Source data
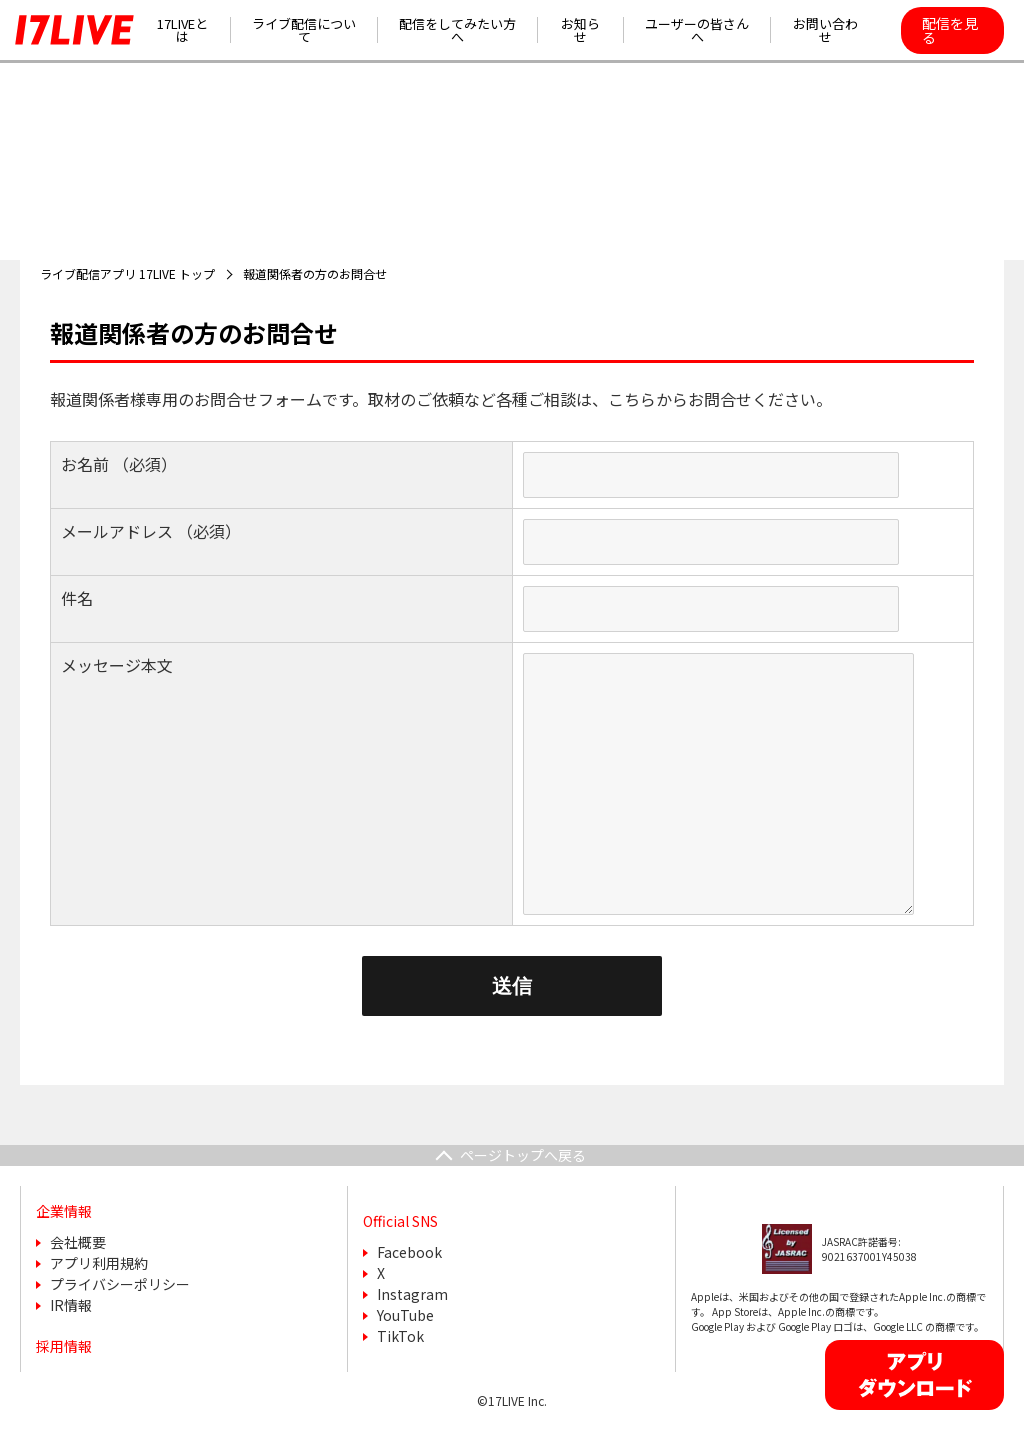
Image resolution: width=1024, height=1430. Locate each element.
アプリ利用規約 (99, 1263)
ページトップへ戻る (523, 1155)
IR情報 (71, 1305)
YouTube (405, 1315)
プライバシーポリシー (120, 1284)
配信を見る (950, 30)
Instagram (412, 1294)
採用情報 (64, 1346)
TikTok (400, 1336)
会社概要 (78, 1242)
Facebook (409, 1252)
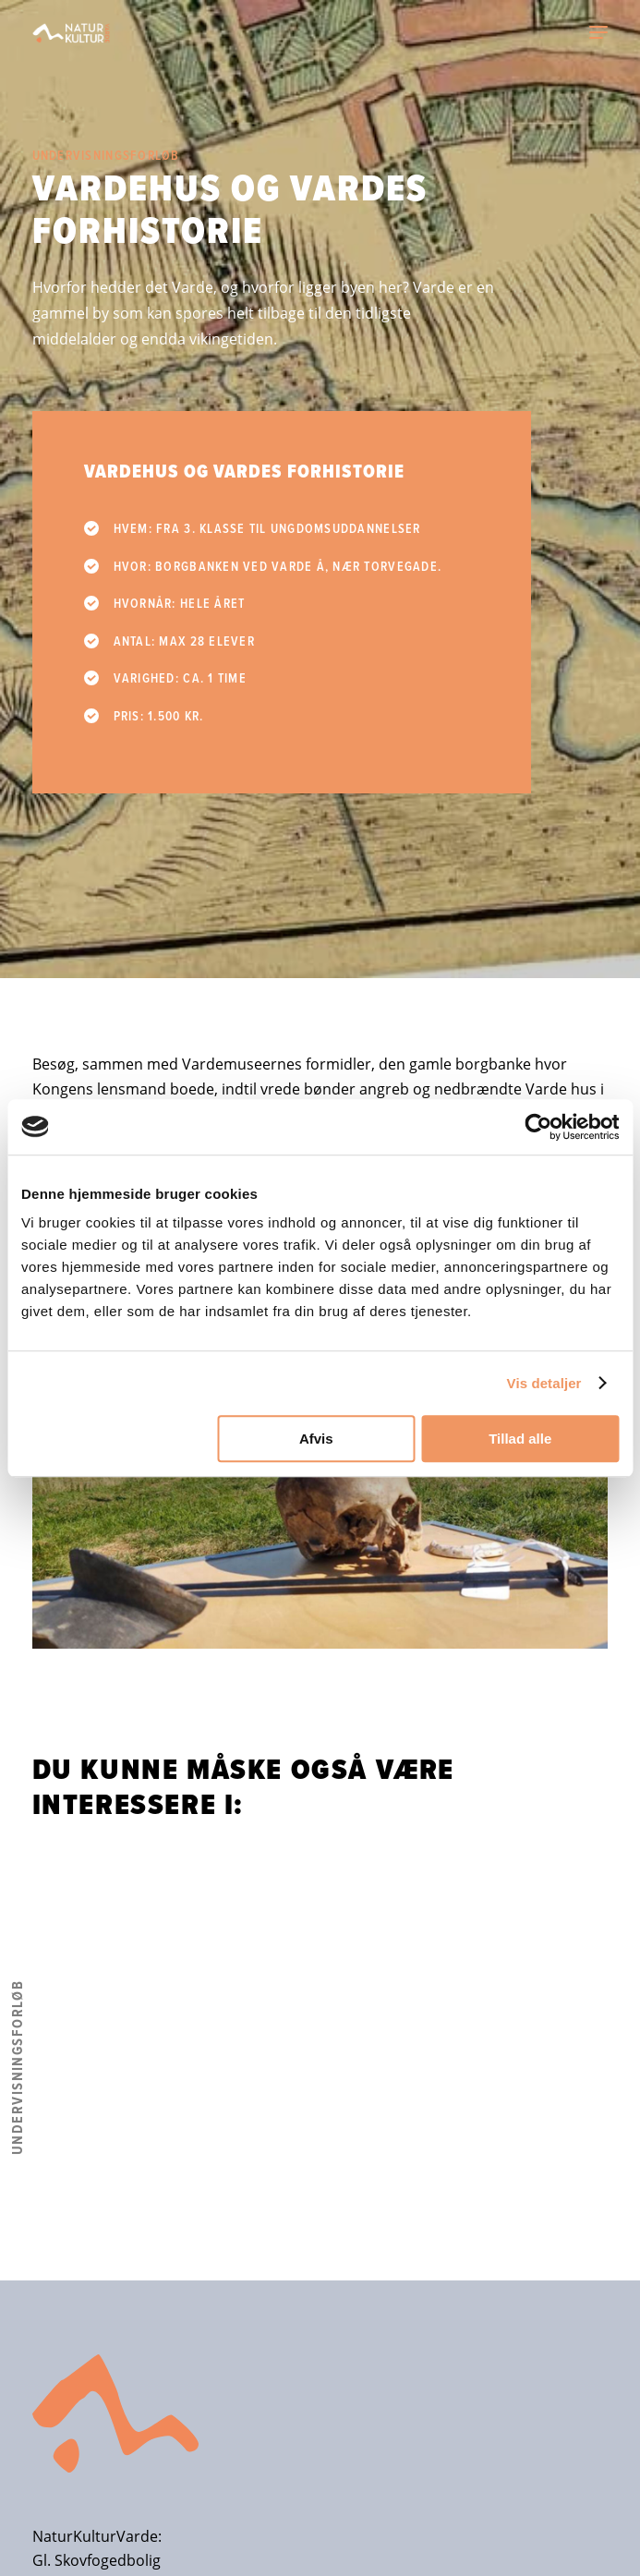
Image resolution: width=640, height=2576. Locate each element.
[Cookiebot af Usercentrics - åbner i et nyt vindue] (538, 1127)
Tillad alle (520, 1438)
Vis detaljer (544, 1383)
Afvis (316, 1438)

- **What to produce**: If a line in the records above holds the string "height", copy it out.

- **Task solution**:
Image resolution: width=1024, height=1430. Locate each element.
Image resolution: width=640, height=2576. Locate each element.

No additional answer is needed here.